I’m not sure I can speak to a wider curatorial trend at the time. But it’s worth seeing these exhibitions as part of a much longer history of theatrical techniques being used in the display of dress/fashion (which Marlène has pointed to). Julia Petrov has a great chapter on this in Fashion, History, Museums (2019) where she discusses the influence of tableaux vivants as well as mentioning the theatre design backgrounds of several early dress curators.
But in terms of the curators requiring more specialised, spectacular approaches to fashion… If I just speak to the Quant and 1971 Beaton shows: In dealing with contemporary fashion I think the links/tensions (and perhaps competition) with the commercial side of fashion became really important. So they seemed to be more open to bringing the industry into the museum (through adjunct curators and designers for example) and there seems to be a keener sense of the increasingly spectacular and animated ways in which the public were viewing and experiencing fashion at the time, i.e. through photography, advertising, new modes of commercial display, fashion shows etc.

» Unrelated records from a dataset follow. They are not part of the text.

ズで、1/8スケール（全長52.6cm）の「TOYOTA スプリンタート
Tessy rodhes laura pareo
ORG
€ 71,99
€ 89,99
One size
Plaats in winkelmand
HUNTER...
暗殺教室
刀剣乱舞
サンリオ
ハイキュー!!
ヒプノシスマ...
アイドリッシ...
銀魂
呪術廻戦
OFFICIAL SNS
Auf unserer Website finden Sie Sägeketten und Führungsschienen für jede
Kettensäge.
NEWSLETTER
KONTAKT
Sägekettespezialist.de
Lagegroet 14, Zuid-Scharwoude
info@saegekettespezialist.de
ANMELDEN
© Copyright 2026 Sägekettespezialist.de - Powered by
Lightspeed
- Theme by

So while there was already a history of theatricality in dress display, it seems as though contemporary fashion consumption offered up new patterns of experience that these museums were tapping into through design. If that makes sense!
There are probably many more answers to your question though, so it’s definitely something I’ll be thinking about further – thank you!

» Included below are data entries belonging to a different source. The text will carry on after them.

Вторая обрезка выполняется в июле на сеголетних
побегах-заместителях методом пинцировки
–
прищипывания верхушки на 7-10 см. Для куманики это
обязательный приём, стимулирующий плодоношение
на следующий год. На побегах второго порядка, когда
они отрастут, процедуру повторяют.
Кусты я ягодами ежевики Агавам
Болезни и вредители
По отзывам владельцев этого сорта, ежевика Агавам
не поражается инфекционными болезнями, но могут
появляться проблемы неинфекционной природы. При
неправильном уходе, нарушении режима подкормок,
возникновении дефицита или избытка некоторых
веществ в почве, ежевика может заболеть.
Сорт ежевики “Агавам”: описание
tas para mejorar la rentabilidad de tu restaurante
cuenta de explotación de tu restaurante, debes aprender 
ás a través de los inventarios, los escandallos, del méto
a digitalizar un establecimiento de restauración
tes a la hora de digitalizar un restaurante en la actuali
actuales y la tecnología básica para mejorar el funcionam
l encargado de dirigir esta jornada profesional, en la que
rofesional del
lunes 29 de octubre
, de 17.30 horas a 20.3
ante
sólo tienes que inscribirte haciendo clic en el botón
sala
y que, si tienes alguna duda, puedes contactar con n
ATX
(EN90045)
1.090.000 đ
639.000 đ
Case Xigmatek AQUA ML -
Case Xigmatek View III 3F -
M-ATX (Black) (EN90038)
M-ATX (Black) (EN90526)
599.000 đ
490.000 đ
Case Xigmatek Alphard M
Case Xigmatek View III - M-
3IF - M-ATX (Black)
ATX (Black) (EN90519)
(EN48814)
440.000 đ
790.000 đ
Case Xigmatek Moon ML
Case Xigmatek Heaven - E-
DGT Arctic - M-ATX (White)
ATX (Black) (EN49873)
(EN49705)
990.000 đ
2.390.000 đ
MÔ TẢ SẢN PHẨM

Thanks again Veronica and thank you so much Jihane for your enlightening presentation (indeed during my PhD I did a bit of research on the Mary Quant exhibition but couldn't have access to all the amazing materials you showed!) and explanation.
To come back to the question of the relationship between fashion industry and the industry, I guess we must credit again Diana Vreeland at the MET and Beaton at the NPG/V&A but we shall not forget that this rather uninhibited relationship today has created controversies during the 70s and 80. Indeed this opening was denounced by the museums curators themselves (the keeper of the collection who did not really appreciate the vision of some special consultant or external curator) and by art critics if we refer to the YSL exhibition (1983-1984) which was fiercely criticized by Robert Storr from the Art in America journal : "Fusing the ying and yang of vanity and cupidity, the YSL show was the equivalent of turning gallery space over to General Motors for a display of Cadillacs." (February 1987) and not to forget that after this exhibition and the bad reviews it received, the Costume Institute has not renewed this experience before 2005 with the Chanel exhibition. But you probably know all this story!! just wanted to recall that these pioneer exhibitions (Beaton, Quant, YSL) paved the way in that sense and raised interesting questions on the role of museums and their relationship with the industry, but it took a long time for them to legitimate this relationship. I hope I am clear enough (sorry for my english!)
Anyway, if you want to push further this conversation, here is my email: firstname.lastname@example.org
All the Best!
Apologies for the delayed response! But you're absolutely right, Marlène. The openness to industry didn't extend to everyone (and funnily enough the commercial risks of MQL even worried the UK government at the time). So these really were experiments that didn't fully take hold again until much later. But, as they still do now, I think those relationships certainly opened up new opportunities for design and alternative frameworks for interpretation to play with, if only for a short time.